So I want to give you a quick demo that shows the process of bringing in the content from -- since the Scenarist closed caption format that I showed you earlier. And then playing it back in QuickTime Player. Should be on this machine right here. So included with the content of this session is sample code for a closed caption import component. And I'm not going to go into that code. But basically it shows all the things that I demonstrated for you earlier today.
Oops. Pardon me while I fumble around a little bit here. So as you know, QuickTime import components can be added to your library folder. So I've already done that ahead of time just to show you that it is there.
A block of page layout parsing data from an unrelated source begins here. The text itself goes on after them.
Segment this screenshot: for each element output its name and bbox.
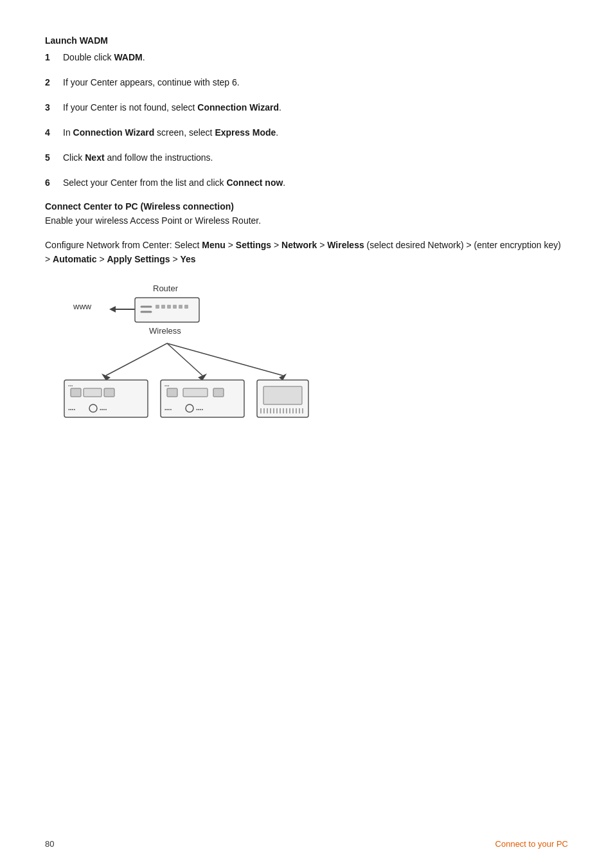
- www-label: www: [73, 302, 91, 311]
- step-num-3: 3: [45, 101, 63, 114]
- step-num-6: 6: [45, 176, 63, 190]
- section-subtext: Enable your wireless Access Point or Wir…: [45, 214, 568, 228]
- section-heading-2: Connect Center to PC (Wireless connectio…: [45, 201, 568, 212]
- step-text-2: If your Center appears, continue with st…: [63, 76, 240, 89]
- section-heading-1: Launch WADM: [45, 35, 568, 46]
- automatic-bold: Automatic: [53, 254, 96, 264]
- settings-bold: Settings: [236, 240, 271, 250]
- step-num-2: 2: [45, 76, 63, 89]
- step-6-bold: Connect now: [226, 177, 283, 188]
- svg-rect-29: [213, 388, 224, 397]
- step-text-5: Click Next and follow the instructions.: [63, 151, 213, 165]
- network-diagram: ••• •••• •••• ••• •••• ••••: [58, 282, 328, 424]
- step-num-4: 4: [45, 126, 63, 140]
- svg-rect-21: [104, 388, 114, 397]
- step-1: 1 Double click WADM.: [45, 51, 568, 64]
- svg-text:••••: ••••: [164, 406, 172, 412]
- apply-bold: Apply Settings: [107, 254, 170, 264]
- svg-rect-20: [84, 388, 102, 397]
- router-label: Router: [153, 284, 178, 293]
- step-text-4: In Connection Wizard screen, select Expr…: [63, 126, 278, 140]
- svg-rect-19: [71, 388, 81, 397]
- svg-text:•••: •••: [68, 383, 73, 388]
- step-4: 4 In Connection Wizard screen, select Ex…: [45, 126, 568, 140]
- svg-rect-27: [167, 388, 177, 397]
- step-4-bold1: Connection Wizard: [73, 127, 155, 138]
- svg-rect-7: [167, 305, 171, 309]
- step-5: 5 Click Next and follow the instructions…: [45, 151, 568, 165]
- page-footer: 80 Connect to your PC: [45, 839, 568, 849]
- svg-text:••••: ••••: [196, 406, 203, 412]
- svg-text:••••: ••••: [100, 406, 107, 412]
- svg-rect-2: [135, 298, 199, 322]
- diagram-svg: ••• •••• •••• ••• •••• ••••: [58, 282, 328, 424]
- svg-rect-8: [173, 305, 177, 309]
- svg-rect-28: [183, 388, 208, 397]
- step-2: 2 If your Center appears, continue with …: [45, 76, 568, 89]
- step-3: 3 If your Center is not found, select Co…: [45, 101, 568, 114]
- wireless-label: Wireless: [149, 326, 181, 336]
- svg-rect-10: [184, 305, 188, 309]
- svg-rect-5: [155, 305, 159, 309]
- svg-marker-1: [109, 306, 116, 312]
- yes-bold: Yes: [180, 254, 195, 264]
- step-num-1: 1: [45, 51, 63, 64]
- step-text-6: Select your Center from the list and cli…: [63, 176, 285, 190]
- step-text-3: If your Center is not found, select Conn…: [63, 101, 281, 114]
- footer-connect-text: Connect to your PC: [495, 839, 568, 849]
- svg-rect-48: [263, 386, 302, 404]
- step-text-1: Double click WADM.: [63, 51, 145, 64]
- svg-text:•••: •••: [164, 383, 170, 388]
- step-6: 6 Select your Center from the list and c…: [45, 176, 568, 190]
- step-3-bold: Connection Wizard: [197, 102, 279, 113]
- svg-text:••••: ••••: [68, 406, 75, 412]
- network-bold: Network: [281, 240, 317, 250]
- menu-bold: Menu: [202, 240, 226, 250]
- configure-text: Configure Network from Center: Select Me…: [45, 238, 568, 267]
- footer-page-number: 80: [45, 839, 54, 849]
- svg-rect-9: [179, 305, 182, 309]
- step-5-bold: Next: [85, 152, 104, 163]
- step-num-5: 5: [45, 151, 63, 165]
- wireless-bold: Wireless: [327, 240, 364, 250]
- svg-rect-6: [161, 305, 165, 309]
- svg-line-11: [106, 343, 167, 375]
- step-list: 1 Double click WADM. 2 If your Center ap…: [45, 51, 568, 190]
- step-4-bold2: Express Mode: [215, 127, 276, 138]
- step-1-bold: WADM: [114, 52, 142, 62]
And basically what that movie import component is going to do is allow me to bring in a Scenarist closed caption file. So if I just open this real quick to show you what's in it -- maybe. Maybe not.
Okay, well. Basically it's a text file that looks exactly what I showed you earlier. And what I can do then is drag this down into QuickTime and what it will do is open up using that movie import component And you will see a couple seconds into it we've got caption data exactly like you would see on a television set. So what I can do here is take this -- I have selected all it. I am going copy it.
And what I am going to do is open up a movie -- I've created these captions to go along with this movie. So what I will do then is I will add them to the movie. I'm going to save it. And because of the little thing with glare I have to save it and then reopen it. But what I'll do now is play this back for you. And for your enjoyment.
( Music )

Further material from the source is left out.